Opportunity–Ability to Better Implement Innovative Planning Policies
For local agencies, literal compliance with individual zoning ordinances can sometimes thwart promotion of the larger policies underlying the general plan. The general plan, for example, may encourage the existence of open space but the applicable zoning district does not allow sufficient density for residential units necessary to accommodate an open space component. In the past, DAs enabled creative (and, at times, award-winning) land use projects because they can facilitate projects that would not have been allowed under otherwise applicable zoning regulations. The approval of creative land use concepts, and the resulting project constructions, have advanced the state of urban planning and allowed local agencies to better combat the visual and aesthetic impacts of "cookie-cutter" development approaches (CDLA 2016).
As long as the project is consistent with the local planning policies formulated by the legislative body through its general plan, DAs can provide greater latitude to incorporate land use concepts and components that are tailored to address particular community concerns. Such tailored land use concepts can also reflect various ways to maximize VC opportunities. The ability to vary from strict adherence to otherwise applicable zoning provisions can help ensure that the local agency's land use policies are being advanced, in sometimes new and innovative ways. These advantages are shared by the local agency and the developer alike.
Limitation–Potential to Promote Bad Planning
From the local agency's perspective, if a developer is willing to provide a significant level of public amenities through a DA, it may feel pressured to compromise its planning standards in a manner that could reduce the quality of life in the community. The pressure to compromise may be especially great in the case of a "friendly developer" who has a popular presence in the community. From the developer's perspective, it is possible that the legislative body may decide to put additional requirements in the DA that could limit the property uses that are already allowed and appropriate from a conventional planning perspective.
The planning policies and objectives that have been embraced by the community through the general plan adoption, together with any applicable specific plan, would be an integral part of the DA negotiations. By identifying applicable planning policies early on and continuing to use them as yardsticks in determining what land uses are appropriate, the parties would be able to avoid unacceptable compromises when negotiating DAs.
Opportunity–More Developer Requirements Without Statutory/Constitutional Constraints
For many years, local agencies have been facing legal constraints that directly affect their ability to regulate development. In particular, voter initiatives that limit local agencies' revenue raising authority (e.g., property tax) and questions associated with these initiatives have created legal uncertainties. As a result, local agencies have increasingly required developers to bear the costs to the community associated with their development projects. As mentioned earlier, many agencies have adopted impact fees, for example, to require developers to pay the costs of infrastructure, facilities, and public services required to service their projects. This has sometimes resulted in costly legal challenges.
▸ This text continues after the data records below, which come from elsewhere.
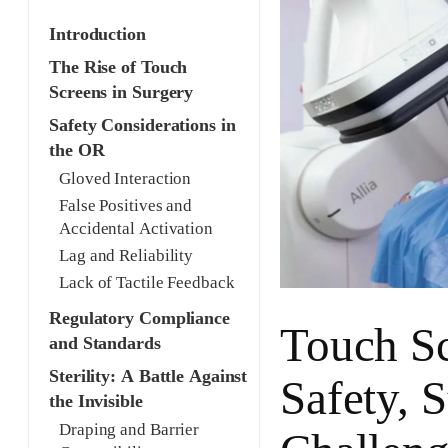
Introduction
The Rise of Touch
Screens in Surgery
Safety Considerations in
the OR
Gloved Interaction
False Positives and
Accidental Activation
Lag and Reliability
Lack of Tactile Feedback
Regulatory Compliance
Touch Sc
and Standards
Sterility: A Battle Against
Safety, S
the Invisible
Draping and Barrier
A local agency might avoid these legal constraints and uncertainties by entering into DAs, where the developers agree to the fees and other requirements. Once the DA is executed, the developer waives his or her right to challenge the fairness or appropriateness of a particular requirement. As such, DAs are generally exempt from the essential nexus and rough proportionality tests associated with other traditional forms of developer exactions (unless the DA process uses inappropriate leverage to impose conditions or achieve developer concessions). The fact that the DA is recorded as a local ordinance also provides a convenient mechanism that could be used for binding future owners to the requirements and obligations created by the agreement.
With these constraints removed, local governments are often well-positioned to negotiate larger concessions from developers that exceed what they would have obtained otherwise. For example, they can ask the developer to agree to (1) finance public facilities and improvements without the specter of a regulatory takings claim, (2) construct a new school without fear that school facility fee limitations will be invoked, (3) complete facilities and improvements earlier in the development process (resulting in needed infrastructure and facilities being put in place prior to or concurrent with the development, reducing the development's impact on existing facilities or services), and/or (4) pay additional fees to protect the agency and existing residents from any budgetary impacts associated with the development.
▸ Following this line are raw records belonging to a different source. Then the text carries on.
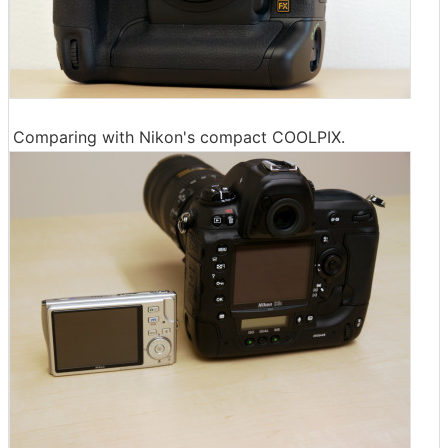
Comparing with Nikon's compact COOLPIX.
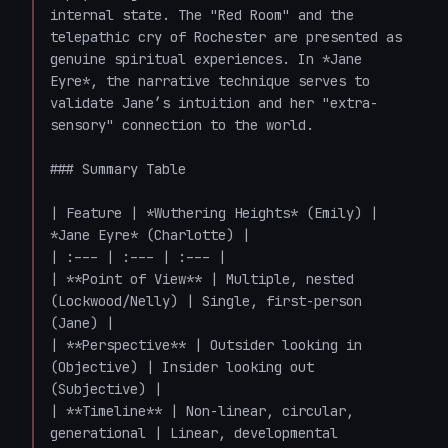
internal state. The "Red Room" and the 
telepathic cry of Rochester are presented as 
genuine spiritual experiences. In *Jane 
Eyre*, the narrative technique serves to 
validate Jane’s intuition and her "extra-
sensory" connection to the world.

### Summary Table

| Feature | *Wuthering Heights* (Emily) | 
*Jane Eyre* (Charlotte) |

| :--- | :--- | :--- |

| **Point of View** | Multiple, nested 
(Lockwood/Nelly) | Single, first-person 
(Jane) |

| **Perspective** | Outsider looking in 
(Objective) | Insider looking out 
(Subjective) |

| **Timeline** | Non-linear, circular, 
generational | Linear, developmental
Limitation–Unrealistic Expectations Can Make Project Infeasible
In the early phases of projects, developers face a myriad of issues (e.g., land availability, financing, market considerations, and various Federal, State and local regulatory requirements) that present challenges to devising financially feasible development projects. In projects where a DA is considered, some developers may choose to abandon the DA altogether in the midstream to avoid the risk of discovering after months of negotiations that the local agency expects the developer to construct an expensive public amenity, such as a school or park, that overrides any benefit he or she can derive from the DA. As mentioned in the DA implementation process, one way to avoid this problem is to discuss the parties' expectations at the outset as a prelude to DA negotiations, thereby allowing each party to assess early on whether a DA will meet each party's needs.
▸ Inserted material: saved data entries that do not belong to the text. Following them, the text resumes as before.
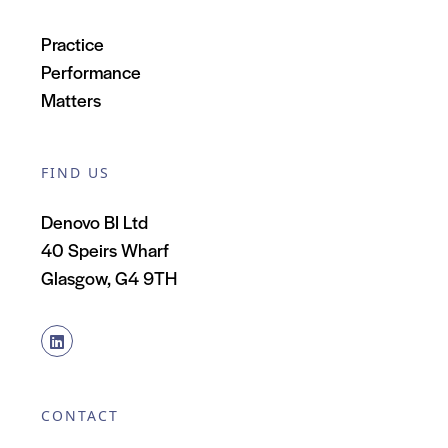
Practice
Performance
Matters
FIND US
Denovo BI Ltd
40 Speirs Wharf
Glasgow, G4 9TH
CONTACT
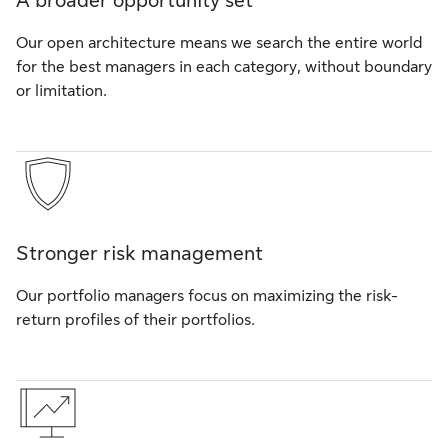
A broader opportunity set
Our open architecture means we search the entire world
for the best managers in each category, without boundary
or limitation.
Stronger risk management
Our portfolio managers focus on maximizing the risk-
return profiles of their portfolios.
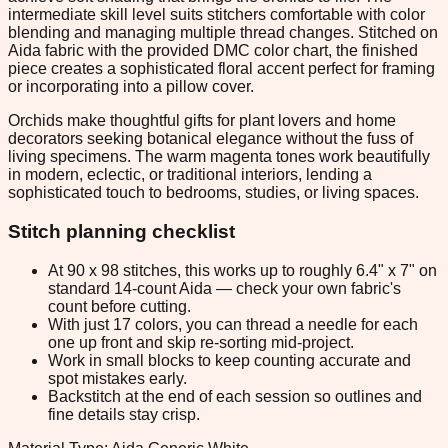
intermediate skill level suits stitchers comfortable with color
blending and managing multiple thread changes. Stitched on
Aida fabric with the provided DMC color chart, the finished
piece creates a sophisticated floral accent perfect for framing
or incorporating into a pillow cover.
Orchids make thoughtful gifts for plant lovers and home
decorators seeking botanical elegance without the fuss of
living specimens. The warm magenta tones work beautifully
in modern, eclectic, or traditional interiors, lending a
sophisticated touch to bedrooms, studies, or living spaces.
Stitch planning checklist
At 90 x 98 stitches, this works up to roughly 6.4" x 7" on
standard 14-count Aida — check your own fabric's
count before cutting.
With just 17 colors, you can thread a needle for each
one up front and skip re-sorting mid-project.
Work in small blocks to keep counting accurate and
spot mistakes early.
Backstitch at the end of each session so outlines and
fine details stay crisp.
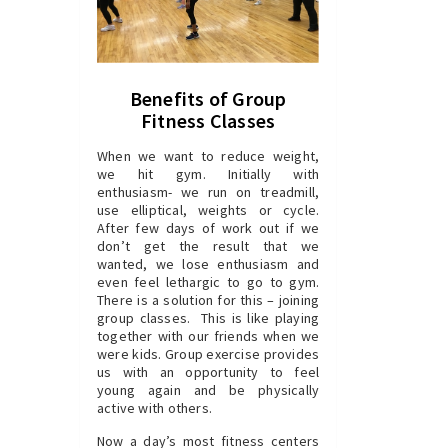
Benefits of Group
Fitness Classes
When we want to reduce weight,
we hit gym. Initially with
enthusiasm- we run on treadmill,
use elliptical, weights or cycle.
After few days of work out if we
don’t get the result that we
wanted, we lose enthusiasm and
even feel lethargic to go to gym.
There is a solution for this – joining
group classes. This is like playing
together with our friends when we
were kids. Group exercise provides
us with an opportunity to feel
young again and be physically
active with others.
Now a day’s most fitness centers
Opportunity–Fewer Surprises After Project Approval
As mentioned, development projects must meet the regulatory standards that are in effect at each stage of the development process until their projects become "vested" after substantial amounts of time and money have been invested. In DAs, developers receive vested rights immediately upon the execution of the agreement, because a DA "freezes" applicable local land use regulations for the proposed project.
From a developer's perspective, the added certainty associated with receiving vested rights can be extremely valuable, especially for large projects that require securing financing for large upfront costs. The added certainty is also critical in situations where a potential ballot measure or a change in the makeup of the legislative body majority could adversely affect the project.9 There are a few limits to this assurance, such as a finding that further analysis is required for final environmental clearance.10 Final approval of a DA also cannot prevent the application of State or Federal regulations.
Limitation–Relinquishing Local Agency's Regulatory Control
DAs can limit the local agency's ability to respond to a changing regulatory environment. If the agency's planning regulations are in need of review or updating, DA terms and conditions may not sufficiently protect the community's interests. Since changes to the agreement require mutual consent, it may be difficult to add conditions or requirements later, should the agency identify the need to do so after the agreement is entered into. DAs place a premium on the agency's ability to identify all of the issues presented by a project at the outset of the DA negotiations.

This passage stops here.